II. NORME DE CONTRÔLE APPLICABLE

[7] Les parties conviennent, tout comme moi, que la norme de contrôle applicable à une décision relative à une demande fondée sur des considérations d’ordre humanitaire est celle de la décision raisonnable (voir Kanthasamy c Canada (Citoyenneté et Immigration), 2015 CSC 61 au para 44). Le caractère approprié de cette norme a été confirmé par l’arrêt Canada (Citoyenneté et Immigration) c Vavilov, 2019 CSC 65, au paragraphe 10.

[8] Une décision raisonnable « doit être fondée sur une analyse intrinsèquement cohérente et rationnelle et est justifiée au regard des contraintes juridiques et factuelles auxquelles le décideur est assujetti » (Vavilov, au para 85). La cour de révision doit faire preuve de retenue à l’égard d’une décision qui possède ces attributs (ibid). Lorsqu’elle applique la norme de la décision raisonnable, la cour de révision n’a pas pour rôle d’apprécier ou d’évaluer à nouveau la preuve examinée par le décideur ni de modifier des conclusions factuelles en l’absence de circonstances exceptionnelles (voir Vavilov, au para 125).

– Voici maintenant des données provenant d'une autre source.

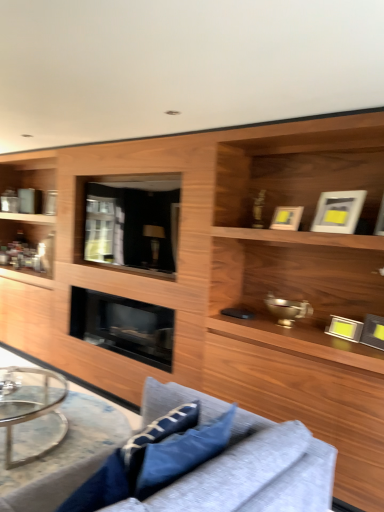 Question: Is clear glass coffee table at lower left located within transparent glass door at center?

Choices:
 (A) yes
 (B) no

Answer: (B)

Question: Is transparent glass door at center positioned behind clear glass coffee table at lower left?

Choices:
 (A) no
 (B) yes

Answer: (B)

Question: From a real-world perspective, is transparent glass door at center physically below clear glass coffee table at lower left?

Choices:
 (A) yes
 (B) no

Answer: (B)

Question: From the image's perspective, does transparent glass door at center appear lower than clear glass coffee table at lower left?

Choices:
 (A) yes
 (B) no

Answer: (B)

Question: Is transparent glass door at center at the left side of clear glass coffee table at lower left?

Choices:
 (A) no
 (B) yes

Answer: (A)

Question: From a real-world perspective, is transparent glass door at center over clear glass coffee table at lower left?

Choices:
 (A) no
 (B) yes

Answer: (B)

Question: Is clear glass coffee table at lower left smaller than blue fabric pillow at lower center, which is counted as the 1th pillow, starting from the front?

Choices:
 (A) yes
 (B) no

Answer: (B)

Question: Is clear glass coffee table at lower left taller than blue fabric pillow at lower center, positioned as the second pillow in right-to-left order?

Choices:
 (A) yes
 (B) no

Answer: (B)

Question: Considering the relative positions of clear glass coffee table at lower left and blue fabric pillow at lower center, which is the second pillow in back-to-front order, in the image provided, is clear glass coffee table at lower left to the right of blue fabric pillow at lower center, which is the second pillow in back-to-front order, from the viewer's perspective?

Choices:
 (A) yes
 (B) no

Answer: (B)

Question: From a real-world perspective, is clear glass coffee table at lower left below blue fabric pillow at lower center, which is the second pillow in back-to-front order?

Choices:
 (A) no
 (B) yes

Answer: (B)

Question: From a real-world perspective, is clear glass coffee table at lower left on top of blue fabric pillow at lower center, which is the second pillow in back-to-front order?

Choices:
 (A) no
 (B) yes

Answer: (A)

Question: Does clear glass coffee table at lower left have a lesser width compared to blue fabric pillow at lower center, positioned as the second pillow in right-to-left order?

Choices:
 (A) no
 (B) yes

Answer: (A)

Question: Considering the relative positions of black glass fireplace at center and blue fabric pillow at lower center, which ranks as the first pillow in back-to-front order, in the image provided, is black glass fireplace at center in front of blue fabric pillow at lower center, which ranks as the first pillow in back-to-front order,?

Choices:
 (A) no
 (B) yes

Answer: (A) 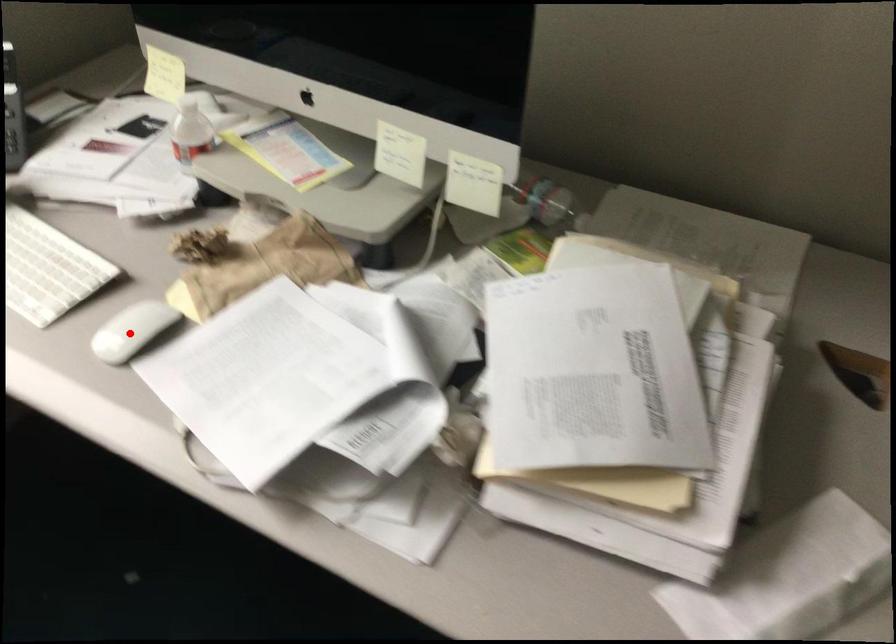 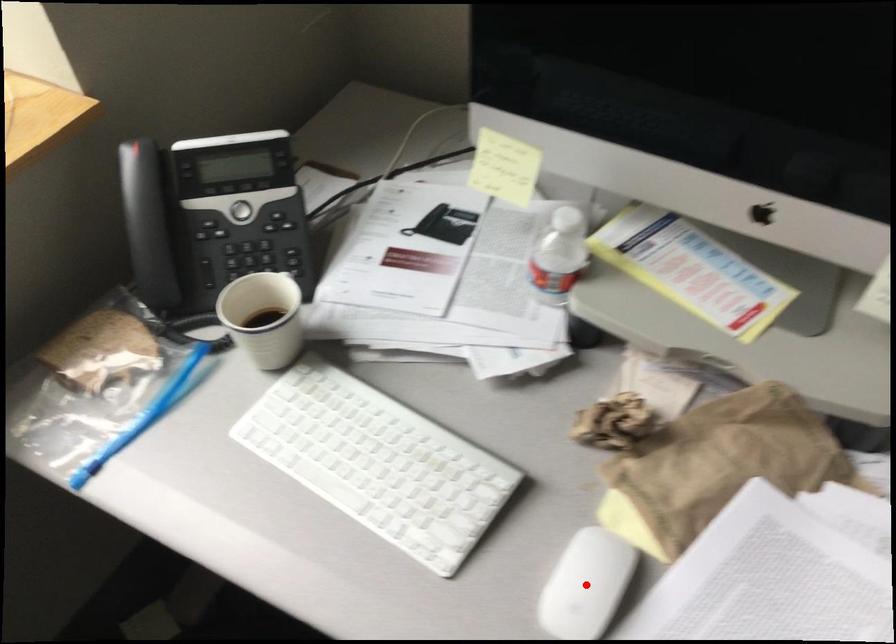 I am providing you with two images of the same scene from different viewpoints. A red point is marked on the first image and another point is marked on the second image. Is the red point in image1 aligned with the point shown in image2?

Yes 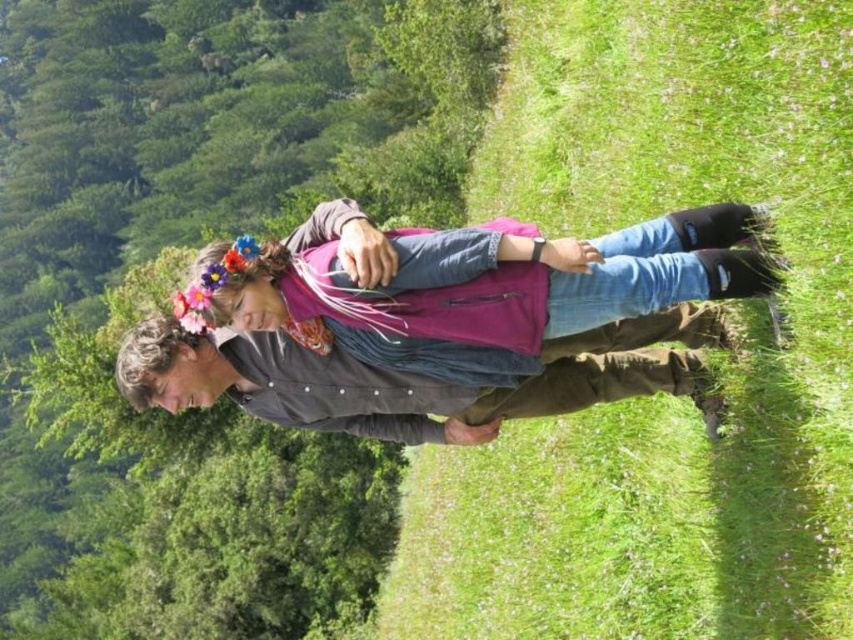 Question: Which of the following is the farthest from the observer?

Choices:
 (A) denim jacket at center
 (B) green grassy field at center

Answer: (A)

Question: Can you confirm if green grassy field at center is wider than denim jacket at center?

Choices:
 (A) yes
 (B) no

Answer: (B)

Question: In this image, where is green grassy field at center located relative to denim jacket at center?

Choices:
 (A) left
 (B) right

Answer: (B)

Question: Can you confirm if green grassy field at center is wider than denim jacket at center?

Choices:
 (A) yes
 (B) no

Answer: (B)

Question: Which point is farther to the camera?

Choices:
 (A) (816, 596)
 (B) (401, 269)

Answer: (B) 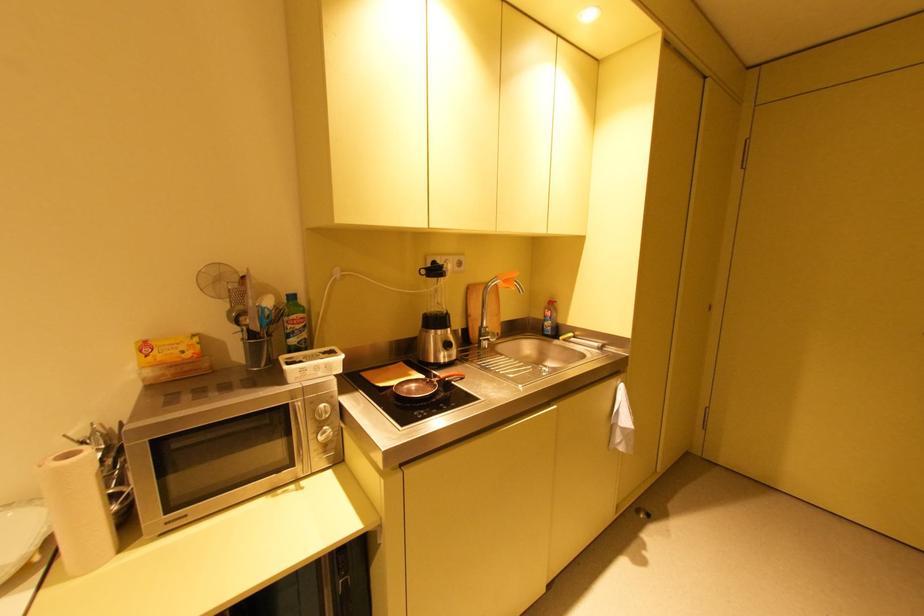 Locate an element on the screen. Image resolution: width=924 pixels, height=616 pixels. red frying pan handle is located at coordinates (423, 386). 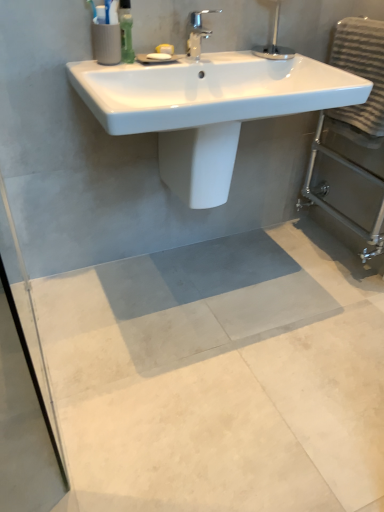 I want to click on empty space that is ontop of gray concrete mat at center, so click(236, 351). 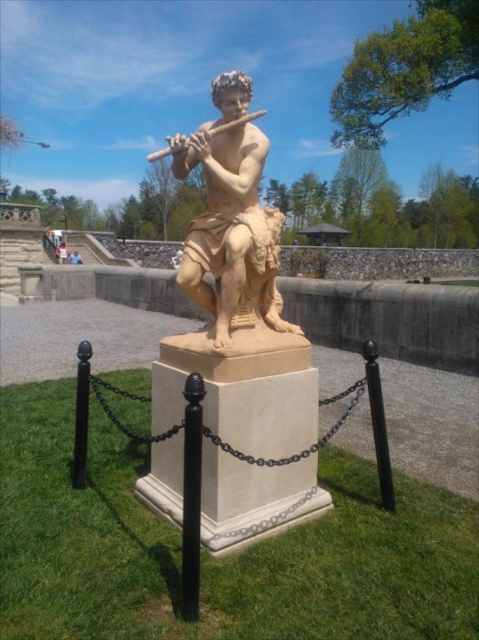 Question: Which point is farther to the camera?

Choices:
 (A) wooden flute at center
 (B) black polished metal pole at center right
 (C) black metal pole at lower left

Answer: (C)

Question: Which point is closer to the camera?

Choices:
 (A) wooden flute at center
 (B) black metal pole at center
 (C) black polished metal pole at center right

Answer: (B)

Question: Where is black polished metal pole at center right located in relation to black metal pole at lower left in the image?

Choices:
 (A) right
 (B) left

Answer: (A)

Question: Is black metal pole at center above wooden flute at center?

Choices:
 (A) no
 (B) yes

Answer: (A)

Question: Can you confirm if black metal pole at center is positioned to the right of black polished metal pole at center right?

Choices:
 (A) yes
 (B) no

Answer: (B)

Question: Which point is closer to the camera taking this photo?

Choices:
 (A) (168, 154)
 (B) (73, 472)
 (C) (243, 193)

Answer: (C) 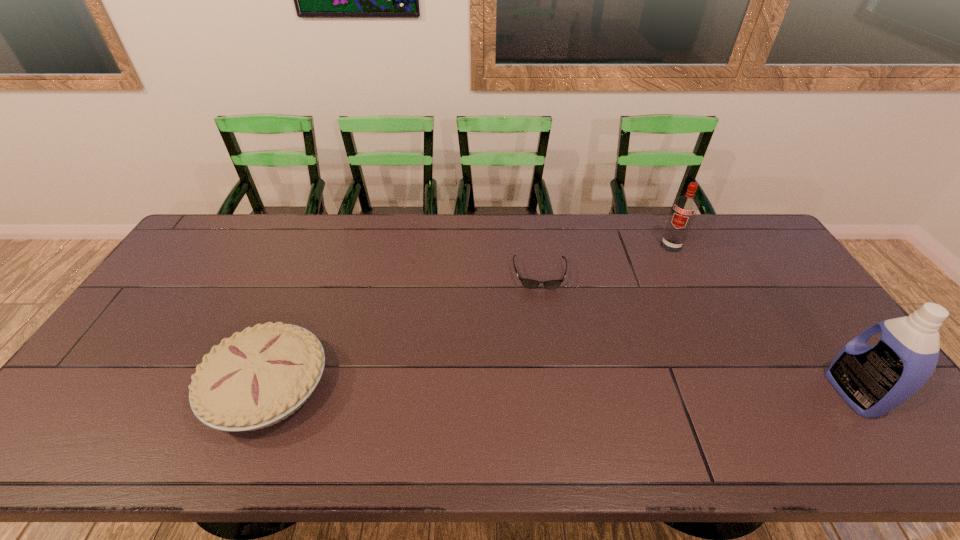 Where is `free space located 0.310m on the front label of the farthest object`? free space located 0.310m on the front label of the farthest object is located at coordinates (635, 307).

Identify the location of vacant space situated on the front label of the farthest object. The width and height of the screenshot is (960, 540). (623, 326).

You are a GUI agent. You are given a task and a screenshot of the screen. Output one action in this format:
    pyautogui.click(x=<x>, y=<y>)
    Task: Click on the free space located 0.090m on the front label of the farthest object
    
    Given the screenshot: What is the action you would take?
    pyautogui.click(x=659, y=266)

Where is `free space located 0.240m on the front-facing side of the third object from right to left`? The image size is (960, 540). free space located 0.240m on the front-facing side of the third object from right to left is located at coordinates (545, 354).

What are the coordinates of `blank area located on the front-facing side of the third object from right to left` in the screenshot? It's located at (541, 305).

You are a GUI agent. You are given a task and a screenshot of the screen. Output one action in this format:
    pyautogui.click(x=<x>, y=<y>)
    Task: Click on the free space located on the front-facing side of the third object from right to left
    The width and height of the screenshot is (960, 540).
    Given the screenshot: What is the action you would take?
    pyautogui.click(x=543, y=334)

Locate an element on the screen. The width and height of the screenshot is (960, 540). object that is positioned at the far edge is located at coordinates (684, 209).

Identify the location of pie present at the near edge. (256, 378).

In order to click on detergent located at the near edge in this screenshot , I will do `click(873, 380)`.

Where is `object that is at the right edge`? Image resolution: width=960 pixels, height=540 pixels. object that is at the right edge is located at coordinates (873, 380).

[9] Cette restriction quant au rôle de la cour de révision est particulièrement importante en l’espèce. Les décisions rendues au titre du paragraphe 25(1) de la LIPR sont de nature hautement discrétionnaire et, par conséquent, les décideurs se voient accorder un degré considérable de déférence (Williams c Canada (Citoyenneté et Immigration), 2016 CF 1303 au para 4; Legault c Canada (Ministre de la Citoyenneté et de l’Immigration), 2002 CAF 125 au para 15).

[10] Toutefois, le contrôle selon la norme de la décision raisonnable n’est pas une simple formalité; ce type de contrôle demeure rigoureux (voir Vavilov, au para 13). Le caractère raisonnable d’une décision peut être compromis si le décideur « s’est fondamentalement mépris sur la preuve qui lui a été soumise ou n’en a pas tenu compte » (Vavilov, au para 126).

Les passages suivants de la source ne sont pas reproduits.